Despite an extremely tight race and some expectations that Joe Biden would gain ground among Hispanics in Florida (in a similar fashion to Hillary Clinton’s 62 percent Latino support in 2016), the state went to Donald Trump.
The state’s large and diverse Hispanic population — estimated at 5.7 million — seems to have played a major role in which way Florida leaned. According to the latest projections, Trump garnered 55 percent of Florida’s Cuban American vote (up an estimated 1 percentage point from 2016), a surprising 30 percent of the state’s Puerto Rican vote, which has tended to lean Democratic, and an estimated 48 percent of Latinos from Central and South America and the Caribbean. This diversity among Florida’s large immigrant communities have made the state fascinating to examine and critical to electoral politics.
As a reminder of just how heated the Florida contest can get, in 2016 Trump won the state by just over 1 percentage point, around 100,000 votes. Trump’s win this year appears to be by a margin of just over 375,000 votes. It’s interesting to note that four years ago, Florida’s Hispanic community represented roughly 14 percent of the state’s eligible voters. Today it is estimated at 20 percent, a gain that may have worked in Trump’s favor.
But what other factors were at play in Florida?
The Cuban-American community, which largely resides in Miami-Dade County, one of the state’s Southernmost districts and a region that proved critical to Trump’s Florida win, is still the state’s largest Latino cohort, representing almost 30 percent of the state’s Hispanic electorate. Though some generational differences have driven down GOP support in recent years, Cuban-Americans still largely lean right. In 2016, Trump won the Cuban vote by 13 percent. He made slight gains on that support this year. The Republican National Committee convention, in which two Cuban American speakers were featured, was indicative of the party’s understanding of the critical role this demographic would (and can) play.
But that’s not all that Trump did to court Cuban-American voters. In fact, his policy efforts were extensive. Beginning in 2017, Trump began to enact a series of measures aimed at reversing President Obama’s liberalization efforts with the island nation, calling them “one-sided” and without pressure to change Cuba’s human rights record. Given that the bulk of Obama’s Cuba measures were executed via executive order, these were somewhat easy to unravel. Since then, the Trump administration has implemented restrictions on travel and remittances, implemented sanctions on financial, trade and business transactions, allowed for lawsuits related to previously confiscated properties and ordered the curtailment of U.S. embassy operations in Havana. These measures no doubt resonated with members of the “historic exile” referring to those who left Cuba in the late 1950s and 1960s and were the most affected by Fidel Castro’s rise to power. The extent to which these new measures appealed to more recent Cuban arrivals is less certain and will be an important issue both parties should examine prior to the next presidential contest.
Puerto Ricans make up Florida’s second largest Hispanic cohort, representing 27 percent of Florida’s Hispanic voters. They reside primarily in Central Florida, near Orlando, and have grown in numbers as a result of the devastation caused by Hurricane Maria in 2017. Puerto Ricans largely lean left, though there are some who argue that support for the GOP may be growing among some middle class and evangelical Puerto Ricans, and to some degree that seems to have played out.
The remaining 44 percent of Florida Hispanics voters represent a mix of voters of Central and South American origin. This last group includes Venezuela Americans, whom Trump also worked hard to win over. While they only represent 2 percent of the state’s Hispanic electorate, they are a rapidly growing demographic fueled by the failed policies of the Nicolas Maduro regime. While Trump’s efforts towards Venezuela have not yielded their intended outcome, these hard line policies likely paid dividends for him. These measures include U.S. recognition of opposition leader Juan Guaido as president, backing of the 2019 failed uprising against Maduro and enacting numerous sanctions.

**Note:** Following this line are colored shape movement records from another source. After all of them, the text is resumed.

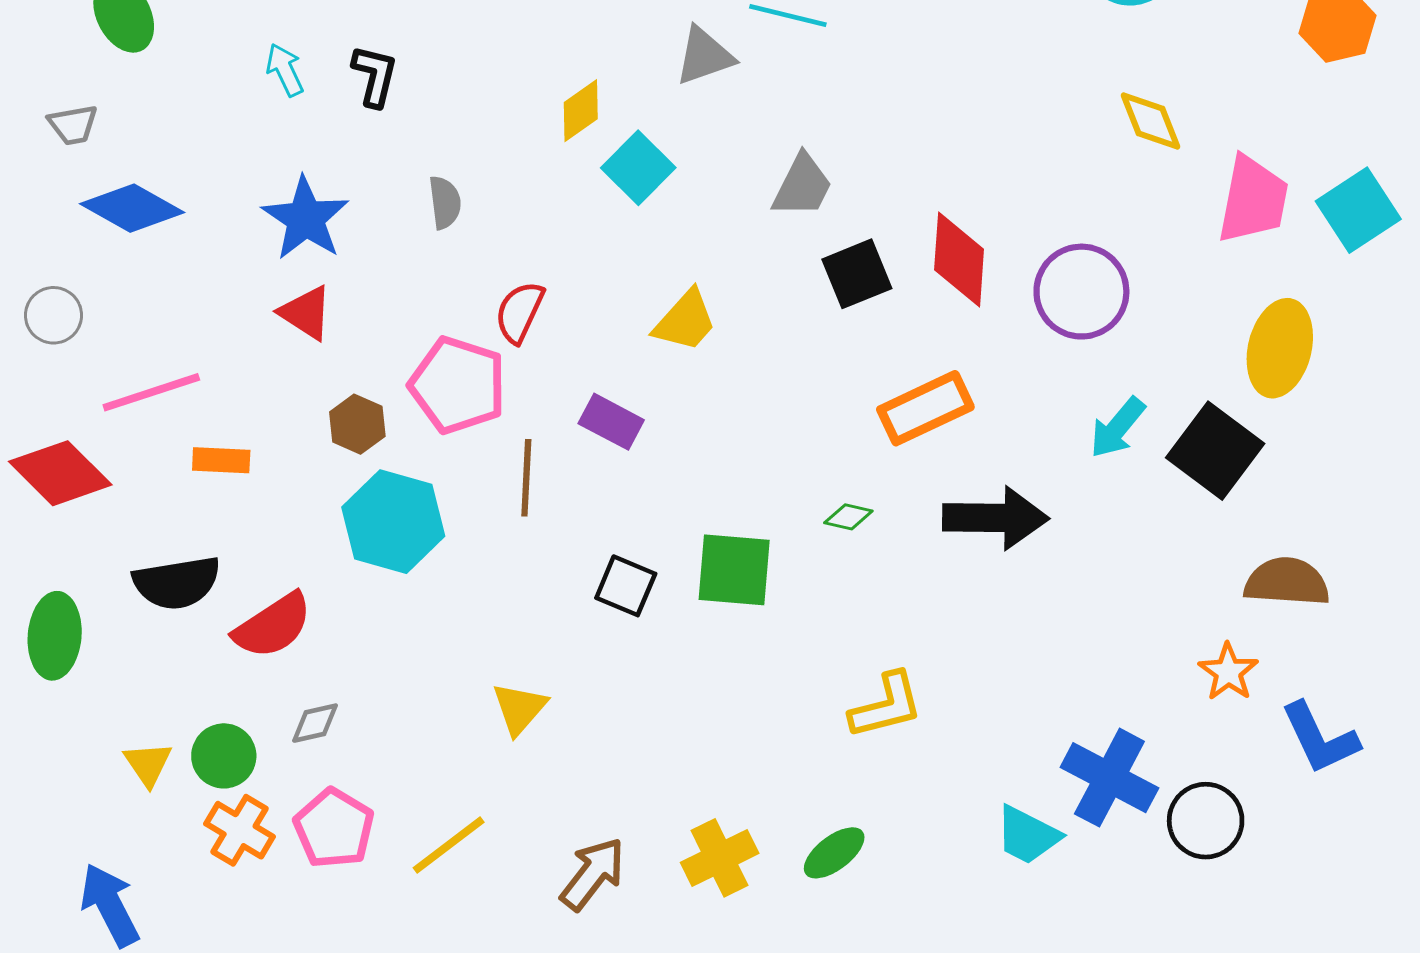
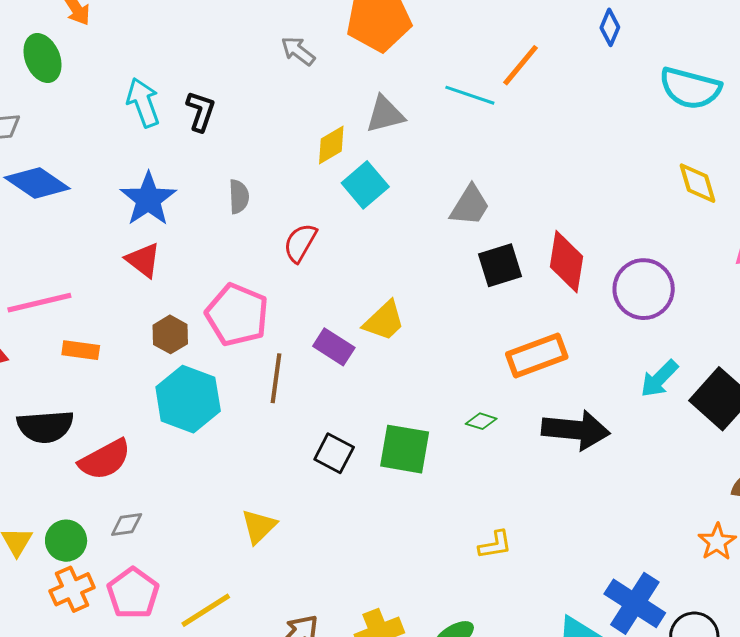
gray triangle: (704, 56) -> (385, 114), moved
cyan arrow: (285, 70) -> (143, 102), size x1.4
red semicircle: (520, 312) -> (300, 243), moved
yellow trapezoid: (685, 321) -> (384, 321), moved
yellow L-shape: (886, 706) -> (495, 545), size x0.7
orange cross: (240, 830) -> (72, 589), turned 30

In addition to understanding these important cohorts, there were other factors at play this year that will need to be weighed and considered in the weeks to come. As has been widely reported, Hispanics have been disproportionately affected by COVID-19 in terms of the number of infections as well as pandemic related employment layoffs — two trends that may have worked against Trump. But it’s also the case that in the year prior to the spread of COVID-19, Hispanic unemployment was at historic lows (near 4 percent), and for some Latino voters, that may have helped Trump recover their support.
Undoubtedly, there were lots of moving parts in this year’s election season making this an unsettling time for good predictions. And the diversity of Florida’s Hispanic mix in a crucial swing state make forecasting all the more challenging. But a detailed understanding of Latino cohorts, their preferences and unique political histories, can go a long way towards predicting voter trends.
As the nation’s Hispanic population continues to grow in the years and decades to come, future election outcomes will depend on this nuanced understanding and both parties would be wise to pay attention.
Cristina Lopez-Gottardi, PhD, is an assistant professor and research director for Public and Policy Program at The Miller Center at the University of Virginia.